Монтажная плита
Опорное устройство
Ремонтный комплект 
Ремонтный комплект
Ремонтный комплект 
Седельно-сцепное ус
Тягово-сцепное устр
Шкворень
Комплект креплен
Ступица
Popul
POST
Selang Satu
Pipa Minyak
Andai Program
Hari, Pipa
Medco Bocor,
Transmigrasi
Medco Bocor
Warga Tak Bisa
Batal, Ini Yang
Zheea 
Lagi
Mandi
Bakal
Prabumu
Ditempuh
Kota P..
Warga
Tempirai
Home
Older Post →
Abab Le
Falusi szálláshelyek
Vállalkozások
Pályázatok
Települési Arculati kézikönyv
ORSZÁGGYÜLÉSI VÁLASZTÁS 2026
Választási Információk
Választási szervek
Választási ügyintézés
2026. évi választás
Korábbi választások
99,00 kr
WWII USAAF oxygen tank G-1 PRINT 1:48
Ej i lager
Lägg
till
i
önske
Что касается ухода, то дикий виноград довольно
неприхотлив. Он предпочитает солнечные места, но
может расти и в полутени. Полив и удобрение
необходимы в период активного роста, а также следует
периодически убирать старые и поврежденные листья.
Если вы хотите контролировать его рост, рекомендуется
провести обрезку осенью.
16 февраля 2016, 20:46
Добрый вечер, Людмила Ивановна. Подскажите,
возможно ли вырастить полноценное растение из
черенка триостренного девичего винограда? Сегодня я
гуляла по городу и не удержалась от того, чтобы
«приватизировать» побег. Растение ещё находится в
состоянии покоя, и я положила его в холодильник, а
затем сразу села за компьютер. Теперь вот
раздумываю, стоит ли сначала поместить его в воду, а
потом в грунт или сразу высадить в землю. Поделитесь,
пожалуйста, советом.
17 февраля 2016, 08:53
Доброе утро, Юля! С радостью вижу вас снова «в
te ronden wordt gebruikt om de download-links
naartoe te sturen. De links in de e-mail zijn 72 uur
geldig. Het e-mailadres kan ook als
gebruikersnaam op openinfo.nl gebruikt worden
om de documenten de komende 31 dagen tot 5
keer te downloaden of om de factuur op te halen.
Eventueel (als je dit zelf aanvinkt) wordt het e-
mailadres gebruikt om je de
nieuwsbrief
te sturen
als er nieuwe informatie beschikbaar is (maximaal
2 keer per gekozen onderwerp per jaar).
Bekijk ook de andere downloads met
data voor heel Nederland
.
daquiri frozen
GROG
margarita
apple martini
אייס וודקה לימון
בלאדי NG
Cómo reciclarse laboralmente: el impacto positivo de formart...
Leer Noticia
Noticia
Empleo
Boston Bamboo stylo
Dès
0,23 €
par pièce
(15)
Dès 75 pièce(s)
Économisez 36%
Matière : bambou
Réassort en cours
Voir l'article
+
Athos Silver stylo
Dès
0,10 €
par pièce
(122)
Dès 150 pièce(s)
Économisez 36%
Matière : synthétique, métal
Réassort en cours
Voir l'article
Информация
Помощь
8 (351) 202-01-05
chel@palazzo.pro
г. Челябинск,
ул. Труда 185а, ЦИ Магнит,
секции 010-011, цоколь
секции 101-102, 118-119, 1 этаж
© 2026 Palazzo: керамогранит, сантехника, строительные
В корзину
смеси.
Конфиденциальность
━━━━━━━━
:: Requirement ::
What lines in the entries above hold "секции"? Copy every one.

:: Response to this task ::
секции 010-011, цоколь
секции 101-102, 118-119, 1 этаж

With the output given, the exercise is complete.